Это явление служит знаком того, что душа предшественника Понтифа, живущая в недрах отдаленной звезды, бросает оттуда через всю иерархию Небес и их небесных Сил на священную пещеру, где отдыхает ее тело, лучи, напитанные всеми своими воспоминаниями.
Так подтверждается еще раз и ныне все то, что предсказал Рама по поводу вдохновения, которое получат от него все те из его последователей, которые святым и научным образом сохранят Предание Цикла Агнца и Синархии Овна.
Вот в чем заключаются высшие Мистерии Культа Предков, в Агартте. Таковы же они были в пирамидах Египта, на Крите, во Фракии и в друидическом храме Изиды в самом Париже, где возвышается в настоящее время собор Парижской Богоматери.

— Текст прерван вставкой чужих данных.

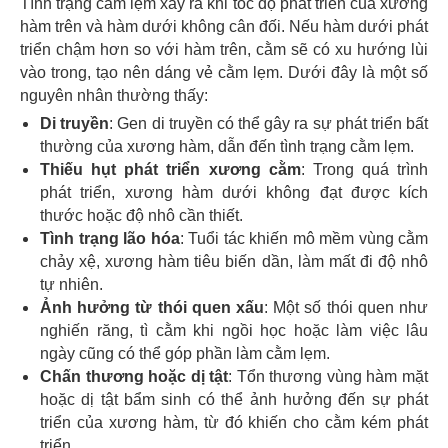
Tình trạng cằm lẹm xảy ra khi tốc độ phát triển của xương
hàm trên và hàm dưới không cân đối. Nếu hàm dưới phát
triển chậm hơn so với hàm trên, cằm sẽ có xu hướng lùi
vào trong, tạo nên dáng vẻ cằm lẹm. Dưới đây là một số
nguyên nhân thường thấy:
Di truyền
: Gen di truyền có thể gây ra sự phát triển bất
thường của xương hàm, dẫn đến tình trạng cằm lẹm.
Thiếu hụt phát triển xương cằm
: Trong quá trình
phát triển, xương hàm dưới không đạt được kích
thước hoặc độ nhô cần thiết.
Tình trạng lão hóa
: Tuổi tác khiến mô mềm vùng cằm
chảy xệ, xương hàm tiêu biến dần, làm mất đi độ nhô
tự nhiên.
Ảnh hưởng từ thói quen xấu
: Một số thói quen như
nghiến răng, tì cằm khi ngồi học hoặc làm việc lâu
ngày cũng có thể góp phần làm cằm lẹm.
Chấn thương hoặc dị tật
: Tổn thương vùng hàm mặt
hoặc dị tật bẩm sinh có thể ảnh hưởng đến sự phát
triển của xương hàm, từ đó khiến cho cằm kém phát
triển.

Вот почему все эзотерические Наставники всегда тщательно скрывали свою гробницу от профанации.
Даже среди высоких посвященных очень мало кто знает о том, что я только что сказал о Мистериях погребальной Пещеры, которую охраняет один потусторонний Архи, носящий имя «Mарзи», Князь Смерти.
Брахатма женат и имеет многочисленное потомство, но, как я говорил в «Миссии евреев», наследственность не играет никакой роли в истинной древней рамидской организации.
Сыновья или дочери Верховного Понтифа могут занять место в агарттской иерархии не иначе, как подчиняясь общему закону испытаний.
Так отпадают всякие обвинения древности в невежестве перед лицом Истины!
А то, что наши европейцы приняли повсюду за теократию, было лишь упадком местного клерикального сословия под давлением политических властей, появившихся после раскола Иршу.
Там, где независимость перед лицом произвольного стеснения сумела сохранить наставнический характер древнего просветительного Авторитета, мы видим, что этот последний является в наше время неизбежным украшением всякого социального успеха.
Если критики желали порицать раболепство духовенства и ученых учреждений перед политическими властями, раздающими награды, должности и осыпающими почестями, то в этом они были безусловно правы, и я с ними вполне согласен на этот счет.
Но, если они думают заключить из этого, что союз просветительных Учреждений, Авторитет которых составляет, собственно говоря, социальную Теократию, должен пребывать в этих условиях зависимости от политических властей, то они ошибаются, и мой долг не победить их в споре, но осветить им этот предмет.
Вот почему после моих предшествующих «Миссий» я показываю им без покрова и во всей его теократической чистоте самый древний Университет земного шара, представляющий совокупность 20 миллионов человек, не говоря о значительном числе союзников.